Saturday, December 19, 2009

Ilya "HOME" for Christmas!

By Jack Nicas, Boston Globe Correspondent

After a long, strange trip that took him up and down the East Coast, with stops in Cape Cod, New Jersey, and Maryland, the famed manatee Ilya is home for the holidays in the warm waters off of Florida.

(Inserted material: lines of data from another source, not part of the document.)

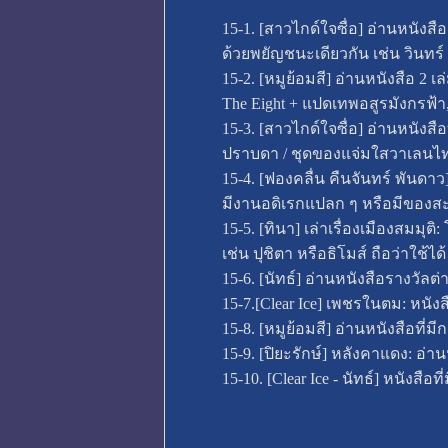
15-1. [สาวไกด์ใจซื่อ] อ่านหนังส
ด้วยพยัญชนะเดียวกัน เช่น วินทร์ 
15-2. [หมูย้อมสี] อ่านหนังสือ 2 
The Eight + แปดเทพอสูรมังกรฟ้า
15-3. [สาวไกด์ใจซื่อ] อ่านหนังสือ
ปราบดา / ชุดของแจ่มใสวาเลนไทน์
15-4. [ฟองคลื่น คืนจันทร์ พันดาว
มีงานอดิเรกแปลก ๆ หรือมีของส
15-5. [ทินา] เล่าเรื่องเมืองสมม
เช่น ปุชิตา หรือธิโมส์ ถือว่าใช้ได้
15-6. [นัทธ์] อ่านหนังสือรางวั
15-7.[Clear Ice] เพชรในตม: หนังสื
15-8. [หมูย้อมสี] อ่านหนังสือที่ม
15-9. [ปิยะรักษ์] หลังคาแดง: อ
15-10. [Clear Ice - นัทธ์] หนังสือท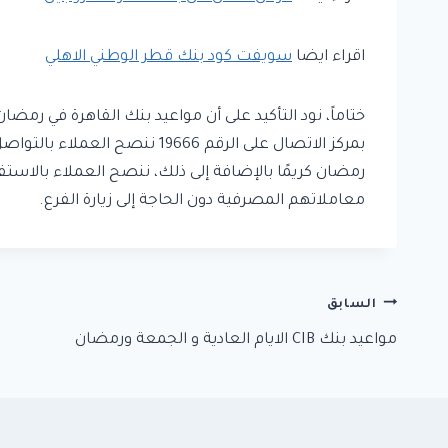
اقراء ايضا
سويفت كود بنك قطر الوطني الاهلي
ختاماً، نود التأكيد على أن مواعيد بنك القاهرة في رمض
بمركز الاتصال على الرقم 666
رمضان كريمًا بالإضافة إلى ذلك، ننصح العملاء بالاستفا
معاملاتهم المصرفية دون الحاجة إلى زيارة الفرع.
تصفّح
السابق
مواعيد بنك CIB الايام العادية و الجمعة ورمضان
المقالات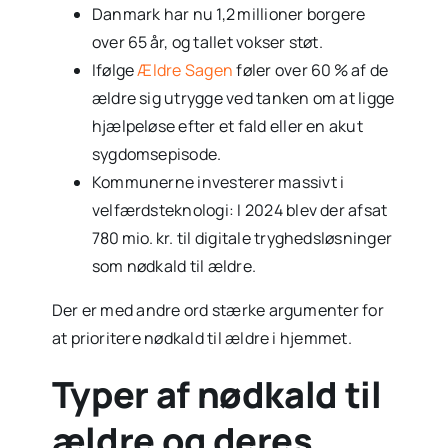
Danmark har nu 1,2 millioner borgere
over 65 år, og tallet vokser støt.
Ifølge
Ældre Sagen
føler over 60 % af de
ældre sig utrygge ved tanken om at ligge
hjælpeløse efter et fald eller en akut
sygdoms­episode.
Kommunerne investerer massivt i
velfærdsteknologi: I 2024 blev der afsat
780 mio. kr. til digitale tryghedsløsninger
som nødkald til ældre.
Der er med andre ord stærke argumenter for
at prioritere nødkald til ældre i hjemmet.
Typer af nødkald til
ældre og deres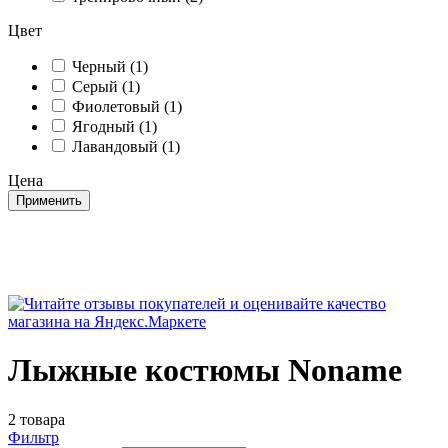
Цвет
Черный (1)
Серый (1)
Фиолетовый (1)
Ягодный (1)
Лавандовый (1)
Цена
Применить
Лыжные костюмы Noname
2 товара
Фильтр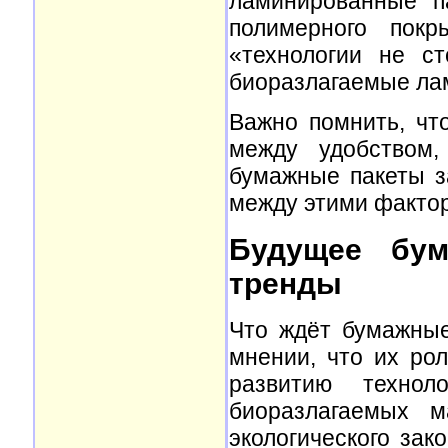
ламинированные п
полимерного покр
«технологии не с
биоразлагаемые лам
Важно помнить, чт
между удобством,
бумажные пакеты з
между этими факто
Будущее бум
тренды
Что ждёт бумажные
мнении, что их рол
развитию технол
биоразлагаемых м
экологического зак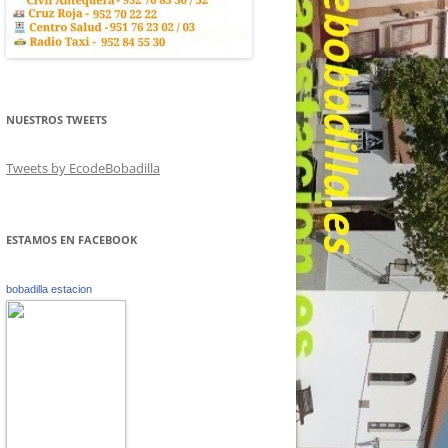
NUESTROS TWEETS
Tweets by EcodeBobadilla
ESTAMOS EN FACEBOOK
bobadilla estacion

A crane at the Miami Seaquarium lifted the 1,100-pound mammal into Biscayne Bay this morning.
"It went really smoothly. He was great," said Dr. Maya Rodriguez, a Seaquarium veterinarian and manatee specialist, who helped rescue Ilya in New Jersey just before Halloween. "Before he took off, he stopped and turned and took a breath for everybody."
The last time Ilya dipped a flipper in the 77-degree Florida waters, he was just another 10-foot male in a pool of 3,800 manatees. But when he ventured north in July (in a quest to get a mate, scientists speculate) he became an aquatic celebrity.
On July 22, he was seen swimming in the Chesapeake Bay. Over the next two months, he navigated up the coast and was eventually spotted several times off Dennis and Orleans in mid-September, more than 1,000 miles from home.
Then he disappeared for a month. Scientists assumed he had fled back to Florida's warmth. But on Oct. 15, he startled an oil refinery worker in New Jersey, who found him hanging out near a warm-water discharge pipe. Two weeks later, after he escaped once, rescuers captured the crafty 16-year-old and flew him back to Miami on a Coast Guard C-130 cargo aircraft.
"He's definitely one of the most traveled manatees in Florida," said aquatic biologist Patrick Rose, executive director of Save the Manatee Club. "It's pretty rare to go that far."
For the past six weeks, Ilya has recovered from minor symptoms of cold exposure in a warm tank in Jimmy Buffett country -- at the Seaquarium, which is on Biscayne Bay. His instincts to find and huddle under the pipe in New Jersey saved his life, Rodriguez said.
"He had a real quick turnaround," Rose said, "really as good as you could hope for, given the circumstances."
In the tank, Ilya befriended a year-old orphaned manatee, Rodriguez said.
"He was really social. He was good at grabbing lettuce with his flippers, and she figured out that trick from him," Rodriguez said. "He taught her a few tricks."
But Ilya, named after a character from the 1960s television show "The Man from UNCLE," is now off on his own again. And he'd better be careful, Rose said.
So far this year, at least 91 manatees have been killed by watercraft near Florida, four short of the record for one year. Ilya has been struck twice by boats, leaving a white scar on his head and notches on his tail, which is how scientists identify him in the wild.
The Florida coast has become so hazardous for manatees, the Seaquarium's rehabilitation tank is almost always full, Rodriguez said.
Four hours after Ilya's release, a female manatee that lost a flipper took his place.
"As soon as we get them healthy we have to let them go, because they keep coming in," Rodriguez said. "It's a revolving door."